Unlike Xandr, NCC doesn’t own any technology, data or inventory itself, but reps it for other companies. And some industry insiders worry that Comcast’s majority ownership of NCC might create bias, and that Comcast’s ambitions with FreeWheel could eventually conflict with Pangis’ goals for NCC.
“Comcast is the linchpin,” Clarke said. “Whatever they do with their inventory is huge.”
But when it comes to managing complex multi-market campaigns, NCC has decades of experience, said Simulmedia CEO Dave Morgan.
“They have expertise doing multi-company campaigns,” he said. “Now they’re adding digital and addressable, which are newer and bigger missions.”
The outliers
Dish, which reaches 12 million homes and has OTT inventory on Sling TV, and Verizon, which reaches more than 15 million homes through FiOS, have not aligned with NCC or Xandr.
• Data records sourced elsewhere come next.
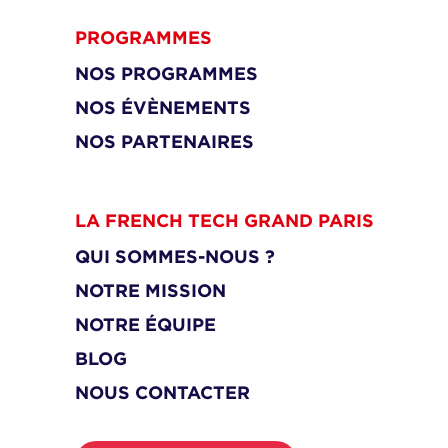
PROGRAMMES
NOS PROGRAMMES
NOS ÉVÈNEMENTS
NOS PARTENAIRES
LA FRENCH TECH GRAND PARIS
QUI SOMMES-NOUS ?
NOTRE MISSION
NOTRE ÉQUIPE
BLOG
NOUS CONTACTER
But Dish has a history of partnering with DirecTV. The two satellite operators go to market with an addressable solution for political advertising called D2, for example. Verizon, Dish and DirecTV also all use INVIDI as their video ad server, making it less of a technical challenge to rep each other’s inventory. Comcast uses Visible World, which it bought in 2015.
“The product is consistent on DirecTV and Dish,” Scheppach said. “You can get national scale in a consistent way, you can bring clients’ first-party data and target the same way.”
NCC declined to comment about whether it’s trying to sign rep deals with Dish and Verizon. Xandr’s Leifer said, “we’re looking to grow our footprint.”
But aggregating addressable supply is more complicated than signing a rep deal. MVPDs use different technology, pricing, reporting and measurement, and as buyers get more sophisticated in addressable, working with multiple technologies could get messy.
“It’s one thing to make a joint buy with an off-the-shelf-segment,” said Mike Bologna, President at Cadent. “It gets complicated when you’re creating custom segments that need to be matched against various systems, measured through the same provider and brought together.”
The end game
Despite their growing scale, the game doesn’t end with Xandr, NCC, Dish and Verizon.
Networks are finding ways to make their supply addressable without MVPDs. Project OAR, a consortium launched in March by Vizio and major TV networks, aims to use and automatic content recognition technology (ACR) to define technical standards for addressable TV ad sales and deliver addressable ads across Vizio’s 10.5 million smart TVs by 2020.
And Nielsen is making its own addressable TV play with Sorenson Media, the advanced TV platform it acquired in February; Gracenote, the ACR technology it acquired in 2016; and TV privacy software Qterics, which is embedded in 90 million homes.
But it’s early days for those efforts, leaving the rest of the $70 billion TV market that’s not yet addressable up for grabs.
“Very little has ever been bought that way,” Scheppach said. “There are a lot of technical hurdles.”
While the industry shakes out, what’s clear is buyers will want a less fragmented way to access addressable TV, and both Xandr and NCC want to own that consolidated platform.
“It’s great to know that you’re talking with one voice in the market,” Leifer said. “That’s what it’s all about for advertisers.”
Today, the ecosystem is manageable, Horizon’s Rose said. But addressable spend is still low and buyers are mostly obscured from the complexities of aggregating supply. As digital buyers accustomed to working with digital platforms enter the advanced TV space, they’ll have less patience for fragmentation, Bologna said.
“Agencies will be looking for a platform-based solution,” he said. “There’s certainly a need for consolidated representation.”